_Task to complete_: Go through the data and report each line that holds the string "plus".

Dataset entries
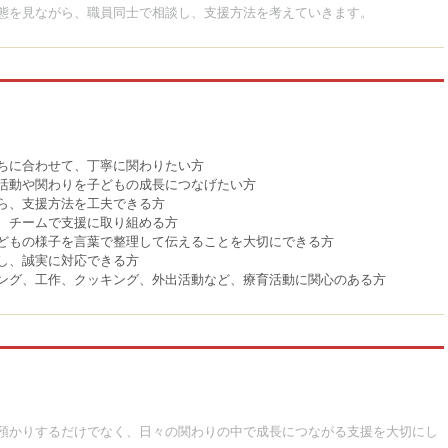
態を見ながら、職員同士で相談し、支援方法を考えていきます。
ちに合わせて、丁寧に関わりたい方
活動や関わりを子どもの成長につなげたい方
ら、支援方法を工夫できる方
、チームで支援に取り組める方
どもの様子を言葉で整理して伝えることを大切にできる方
し、誠実に対応できる方
ニング、工作、クッキング、外出活動など、療育活動に関心のある方
預かりするだけでなく、日々の関わりの中で成長につながる支援を大切にし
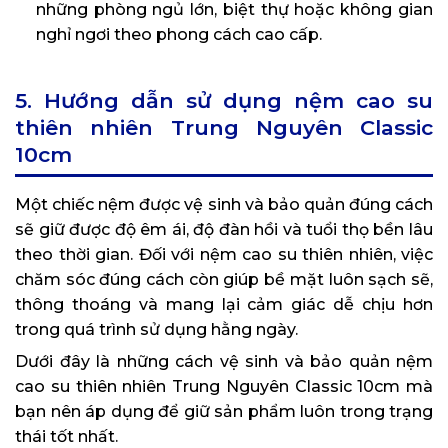
những phòng ngủ lớn, biệt thự hoặc không gian
nghỉ ngơi theo phong cách cao cấp.
5. Hướng dẫn sử dụng nệm cao su
thiên nhiên Trung Nguyên Classic
10cm
Một chiếc nệm được vệ sinh và bảo quản đúng cách
sẽ giữ được độ êm ái, độ đàn hồi và tuổi thọ bền lâu
theo thời gian. Đối với nệm cao su thiên nhiên, việc
chăm sóc đúng cách còn giúp bề mặt luôn sạch sẽ,
thông thoáng và mang lại cảm giác dễ chịu hơn
trong quá trình sử dụng hằng ngày.
Dưới đây là những cách vệ sinh và bảo quản nệm
cao su thiên nhiên Trung Nguyên Classic 10cm mà
bạn nên áp dụng để giữ sản phẩm luôn trong trạng
thái tốt nhất.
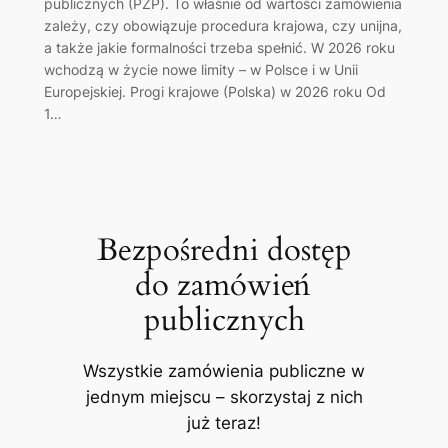
publicznych (PZP). To właśnie od wartości zamówienia
zależy, czy obowiązuje procedura krajowa, czy unijna,
a także jakie formalności trzeba spełnić. W 2026 roku
wchodzą w życie nowe limity – w Polsce i w Unii
Europejskiej. Progi krajowe (Polska) w 2026 roku Od
1…
Bezpośredni dostęp
do zamówień
publicznych
Wszystkie zamówienia publiczne w
jednym miejscu – skorzystaj z nich
już teraz!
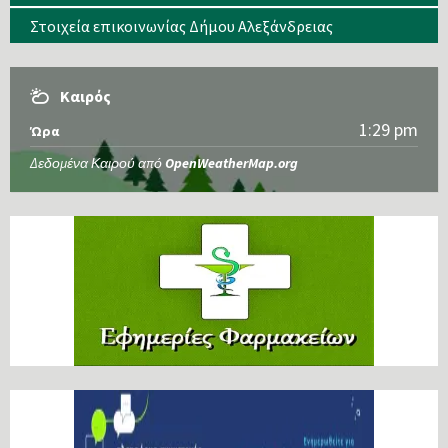
Στοιχεία επικοινωνίας Δήμου Αλεξάνδρειας
Καιρός
1:29 pm
Ώρα
Δεδομένα Καιρού από
OpenWeatherMap.org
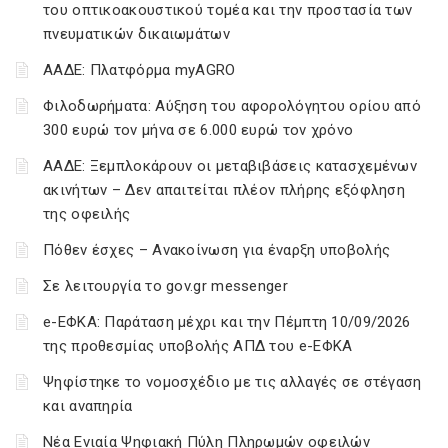
του οπτικοακουστικού τομέα και την προστασία των
πνευματικών δικαιωμάτων
ΑΑΔΕ: Πλατφόρμα myAGRO
Φιλοδωρήματα: Αύξηση του αφορολόγητου ορίου από
300 ευρώ τον μήνα σε 6.000 ευρώ τον χρόνο
ΑΑΔΕ: Ξεμπλοκάρουν οι μεταβιβάσεις κατασχεμένων
ακινήτων – Δεν απαιτείται πλέον πλήρης εξόφληση
της οφειλής
Πόθεν έσχες – Ανακοίνωση για έναρξη υποβολής
Σε λειτουργία το gov.gr messenger
e-ΕΦΚΑ: Παράταση μέχρι και την Πέμπτη 10/09/2026
της προθεσμίας υποβολής ΑΠΔ του e-ΕΦΚΑ
Ψηφίστηκε το νομοσχέδιο με τις αλλαγές σε στέγαση
και αναπηρία
Νέα Ενιαία Ψηφιακή Πύλη Πληρωμών οφειλών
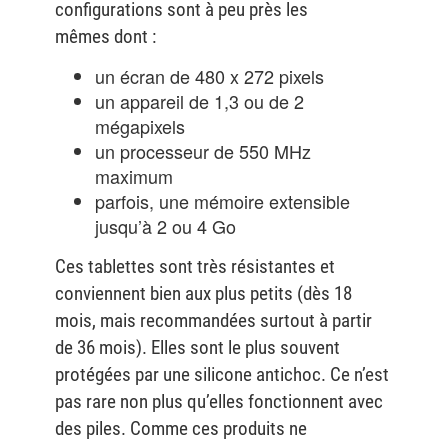
configurations sont à peu près les
mêmes dont :
un écran de 480 x 272 pixels
un appareil de 1,3 ou de 2
mégapixels
un processeur de 550 MHz
maximum
parfois, une mémoire extensible
jusqu’à 2 ou 4 Go
Ces tablettes sont très résistantes et
conviennent bien aux plus petits (dès 18
mois, mais recommandées surtout à partir
de 36 mois). Elles sont le plus souvent
protégées par une silicone antichoc. Ce n’est
pas rare non plus qu’elles fonctionnent avec
des piles. Comme ces produits ne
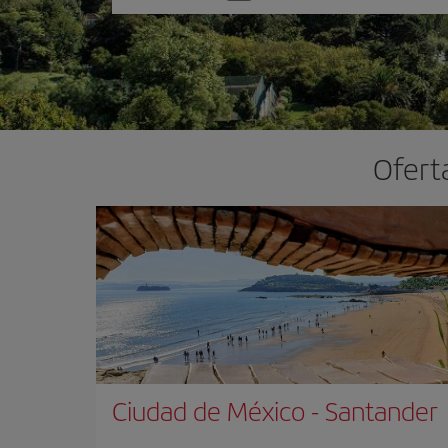
una
opción
Ofert
Ciudad de México
-
Santander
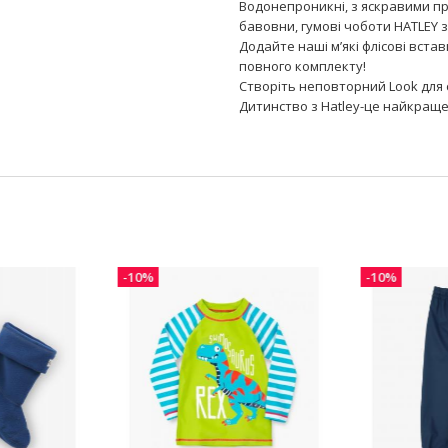
Водонепроникні, з яскравими п
бавовни, гумові чоботи HATLEY 
Додайте наші м’які флісові вста
повного комплекту!
Створіть неповторний Look для 
Дитинство з Hatley-це найкраще
-10%
-10%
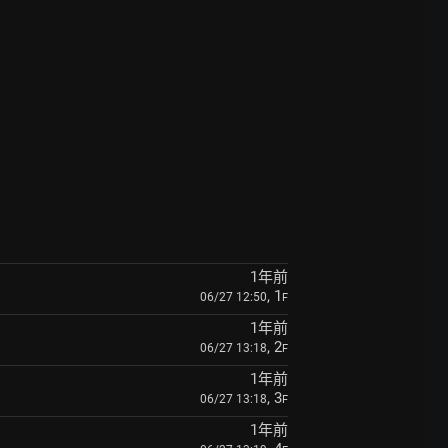
1年前
, 1
06/27 12:50
F
1年前
, 2
06/27 13:18
F
1年前
, 3
06/27 13:18
F
1年前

_Completed task_:
conviennent bien aux plus petits (dès 18
de 36 mois). Elles sont le plus souvent
pas rare non plus qu’elles fonctionnent avec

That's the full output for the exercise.